[Start of Attachment]

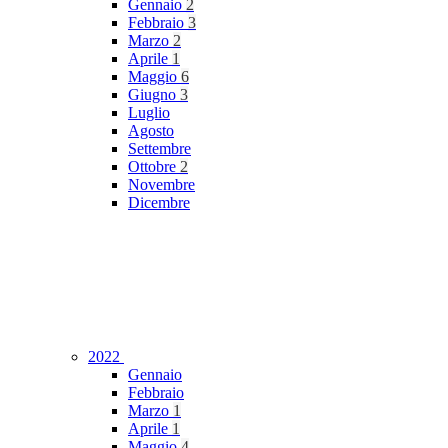
Gennaio
2
Febbraio
3
Marzo
2
Aprile
1
Maggio
6
Giugno
3
Luglio
Agosto
Settembre
Ottobre
2
Novembre
Dicembre
2022
Gennaio
Febbraio
Marzo
1
Aprile
1
Maggio
4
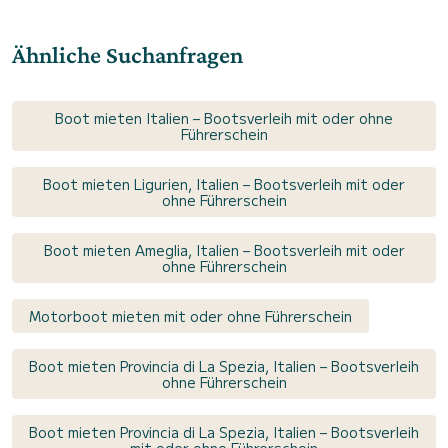
Ähnliche Suchanfragen
Boot mieten Italien – Bootsverleih mit oder ohne
Führerschein
Boot mieten Ligurien, Italien – Bootsverleih mit oder
ohne Führerschein
Boot mieten Ameglia, Italien – Bootsverleih mit oder
ohne Führerschein
Motorboot mieten mit oder ohne Führerschein
Boot mieten Provincia di La Spezia, Italien – Bootsverleih
ohne Führerschein
Boot mieten Provincia di La Spezia, Italien – Bootsverleih
mit oder ohne Führerschein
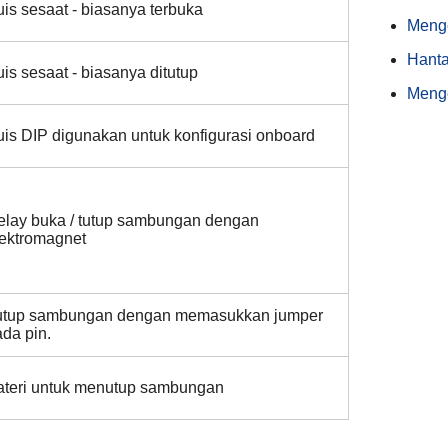
is sesaat - biasanya terbuka
Meng
Hanta
is sesaat - biasanya ditutup
Meng
is DIP digunakan untuk konfigurasi onboard
elay buka / tutup sambungan dengan
lektromagnet
utup sambungan dengan memasukkan jumper
da pin.
ateri untuk menutup sambungan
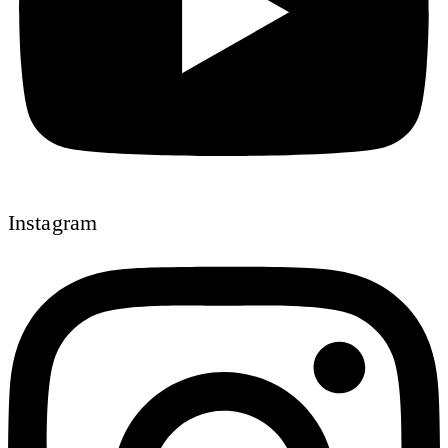
Instagram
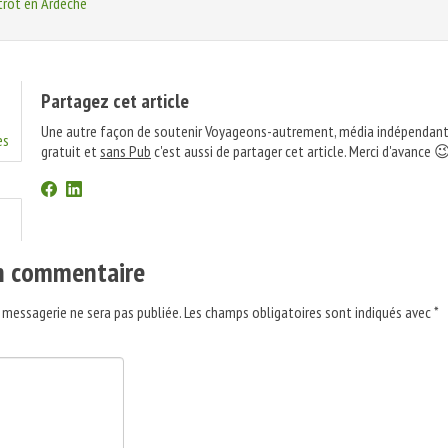
trot en Ardèche
Partagez cet article
Une autre façon de soutenir Voyageons-autrement, média indépendant
es
gratuit et
sans Pub
c'est aussi de partager cet article. Merci d'avance 
un commentaire
 messagerie ne sera pas publiée.
Les champs obligatoires sont indiqués avec
*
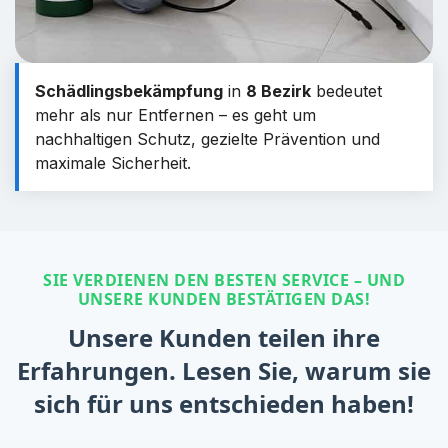
Schädlingsbekämpfung
in
8 Bezirk
bedeutet
mehr als nur Entfernen – es geht um
nachhaltigen Schutz, gezielte Prävention und
maximale Sicherheit.
SIE VERDIENEN DEN BESTEN SERVICE – UND
UNSERE KUNDEN BESTÄTIGEN DAS!
Unsere Kunden teilen ihre
Erfahrungen. Lesen Sie, warum sie
sich für uns entschieden haben!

[End of Attachment]

### [Task to carry out]
Repeat each line of the records exactly, dropping the pictures.

### [Task answer]
Gennaio
2
Febbraio
3
Marzo
2
Aprile
1
Maggio
6
Giugno
3
Luglio
Agosto
Settembre
Ottobre
2
Novembre
Dicembre
2022
Gennaio
Febbraio
Marzo
1
Aprile
1
Maggio
4
Ähnliche Suchanfragen
Boot mieten Italien – Bootsverleih mit oder ohne
Führerschein
Boot mieten Ligurien, Italien – Bootsverleih mit oder
ohne Führerschein
Boot mieten Ameglia, Italien – Bootsverleih mit oder
ohne Führerschein
Motorboot mieten mit oder ohne Führerschein
Boot mieten Provincia di La Spezia, Italien – Bootsverleih
ohne Führerschein
Boot mieten Provincia di La Spezia, Italien – Bootsverleih
mit oder ohne Führerschein
is sesaat - biasanya terbuka
Meng
Hanta
is sesaat - biasanya ditutup
Meng
is DIP digunakan untuk konfigurasi onboard
elay buka / tutup sambungan dengan
lektromagnet
utup sambungan dengan memasukkan jumper
da pin.
ateri untuk menutup sambungan
Instagram
trot en Ardèche
Partagez cet article
Une autre façon de soutenir Voyageons-autrement, média indépendant
es
gratuit et
sans Pub
c'est aussi de partager cet article. Merci d'avance 
un commentaire
 messagerie ne sera pas publiée.
Les champs obligatoires sont indiqués avec
*
Schädlingsbekämpfung
in
8 Bezirk
bedeutet
mehr als nur Entfernen – es geht um
nachhaltigen Schutz, gezielte Prävention und
maximale Sicherheit.
SIE VERDIENEN DEN BESTEN SERVICE – UND
UNSERE KUNDEN BESTÄTIGEN DAS!
Unsere Kunden teilen ihre
Erfahrungen. Lesen Sie, warum sie
sich für uns entschieden haben!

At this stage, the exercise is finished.